Axis of Evil
As much as I may like to review classic WW3 books, I cannot stay in Cold War Germany forever. So to avoid burnout, I decided to go full circle. The origins of the technothriller genre are in the “invasion novels” of the 19th and early 20th centuries. The Anglo-American invasion novel has, given the logistical issues faced in crossing water, always had an air of unreality to it.
Besides taking the basic tone over, some tales had the invasion happen directly, with Red Dawn being the most famous example. Although mainstream invasion tales declined, independent writers were happy to fill the gap. Searching for a hidden gem amongst the-er, “mediocrity” (to be generous), I found Axis of Evil, the (supposed) story of an EMP-spearheaded invasion. I figured it’d be a good enough test case. As it turned out, the genre wasn’t quite what I’d thought, and it had quite a few problems.
Icelands
As this isn’t a “classic” World War III novel, the Iceland system doesn’t really apply here. However, the thriller parts are comparably formulaic by the standards of the genre, and I would have seen everything coming even if it wasn’t the first in a long series.
Rivets
This book is surprisingly rivet-light. There’s details but not too many details. Perhaps I’ve just read more rivet-company storage warehouse-level stories, but this isn’t too bad. It earnestly tries to be human, not mechanical.
Zombie Sorceresses
Seeing an EMP expert give the foreword made me suspicious. My suspicion was “it will be technically, nominally accurate for the main event, but everything else will be completely ridiculous.”
I was right. I don’t know enough about EMPs to question it, but I was willing to let any inaccuracy slide for the sake of the story. Everything else, though? Yeah. My suspicions were well-founded.
Granted, the Anglo-American invasion novel, as opposed to the continental invasion one where a legitimate threat is more plausible, as always needed some zombie sorceress intervention to get going. Likely the sobering threat of real conflict in the Eurasian continent makes fanciful threats less likely and appealing, but that’s a topic for another time.
This has 20,000 North Korean commandos infiltrating into the US without the slightest suspicion through the Canadian border that the country foolishly neglected to wall off as well. (You can guess the politics of this book, if the genre wasn’t a clue enough.) But the zombie sorceress contrivances are compounded by a massive plot decision.
The “Wha?”
The zombie sorceress handwaves are best handled as a setup that is quickly moved past, and that even those who dispute it can recognize as vital to the setup. Yet the “I’m gonna make this a long series” effect means it’s dwelled on. And dwelled on. The pacing is execrable. The EMP itself doesn’t happen until the literal end of the book, as a cliffhanger.

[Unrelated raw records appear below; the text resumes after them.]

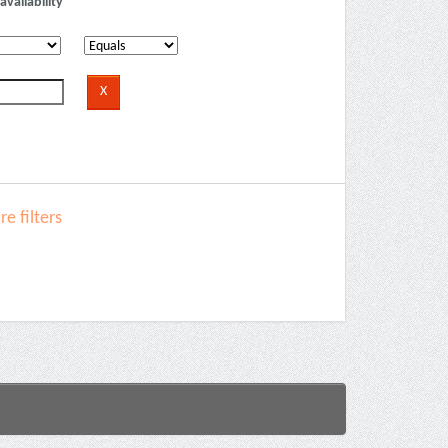
availability
e filters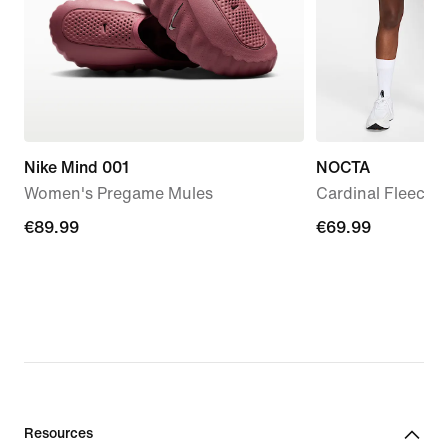
Nike Mind 001
NOCTA
Women's Pregame Mules
Cardinal Fleece 
€89.99
€89.99
€69.99
€69.99
Resources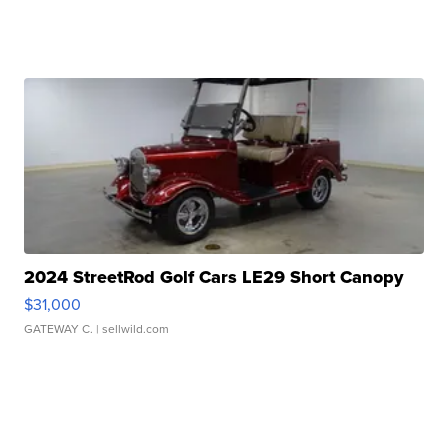
2024 StreetRod Golf Cars LE29 Short Canopy
$31,000
GATEWAY C.
| sellwild.com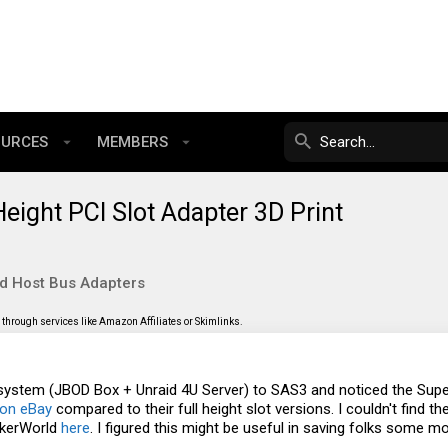
OURCES
MEMBERS
ight PCI Slot Adapter 3D Print
nd Host Bus Adapters
through services like Amazon Affiliates or Skimlinks.
y system (JBOD Box + Unraid 4U Server) to SAS3 and noticed the Su
on eBay
compared to their full height slot versions. I couldn't find 
akerWorld
here
. I figured this might be useful in saving folks some m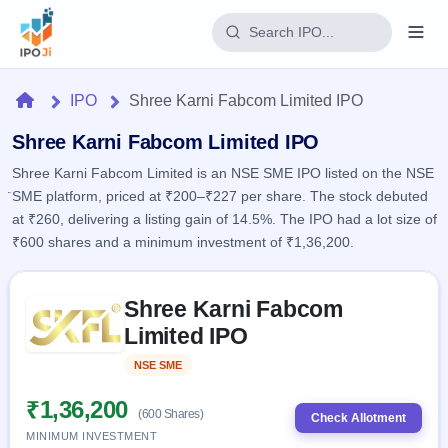
Login
Home
IPO
Shree Karni Fabcom Limited IPO
Home
Shree Karni Fabcom Limited IPO
Shree Karni Fabcom Limited is an NSE SME IPO listed on the NSE
IPO
SME platform, priced at ₹200–₹227 per share. The stock debuted
at ₹260, delivering a listing gain of 14.5%. The IPO had a lot size of
Current
Reports
₹600 shares and a minimum investment of ₹1,36,200.
2 Live
Live &
IPO
Learn
open
Skip to IPO key facts summary
Calendar
IPOs
Shree Karni Fabcom
Today's
IPO
Buyback
IPO
Limited IPO
Glossary
Upcoming
events &
100+ IPO
Open
Brokers
Launching
key dates
NSE SME
Listed
terms
soon
Buybacks
explained
Active
Live
₹1,36,200
Orders/Bids
(600 Shares)
Listed
buyback
Check Allotment
Subscription
offers
Recently
MINIMUM INVESTMENT
Real-time IPO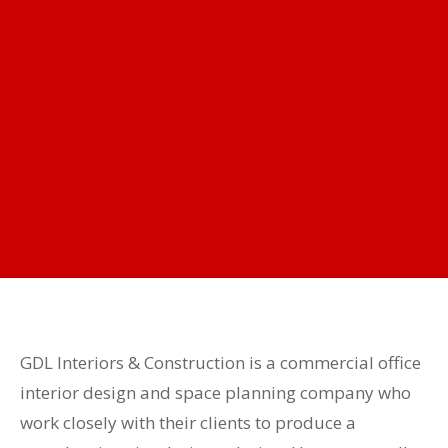
GDL Interiors & Construction is a commercial office
interior design and space planning company who
work closely with their clients to produce a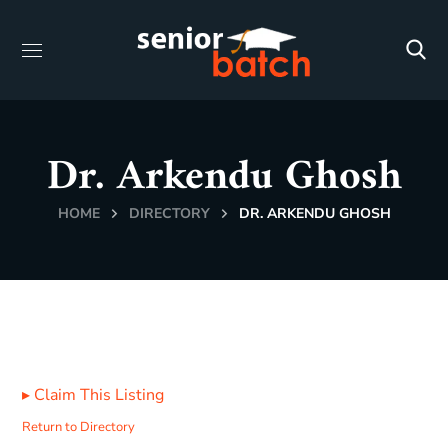
Dr. Arkendu Ghosh
HOME
DIRECTORY
DR. ARKENDU GHOSH
▸
Claim This Listing
Return to Directory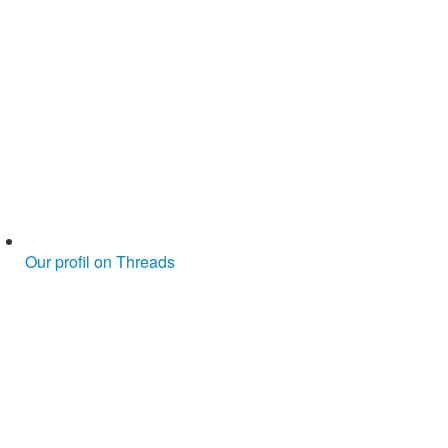
Our profil on Threads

It can be forgiven as setup for the action to come, at least if the setup was any good. There’s a fourth-rate “thriller plot” as American operators battle the Iranians and North Koreans, a huge quantity of political infodumps, and, most importantly, Texan bull riding. Oh yes, that bull riding. This is a very Texan novel. The bookends literally involve someone attempting to ride a particularly ferocious bull. The characters are either stereotypically Texan or stereotypically anti-Texan, if you know what I mean.
The Only Score That Really Matters
I don’t want to be a Sneering Internet Critic. The whole point of this blog is to be fair and evenhanded, not hyperbolic. It’s just-I didn’t find this book to be that good even by cheap thriller standards. Some of it might be that it’s more of a “survival novel” than the “invasion novel” it initially came across as, but the problems go far deeper than a mislabeled genre. Even accepting that its politics would be what they were, the action is pedestrian, the infodumps annoying, and the characters still ill-developed author mouthpieces. But the worst part by far is the pacing, clearly designed to drag out the story over as many installments as possible.
A cheap thriller can be many things and still be enjoyable. But it cannot be slow-paced, and it cannot be dull. By failing here, Axis of Evil fails on a fundamental level.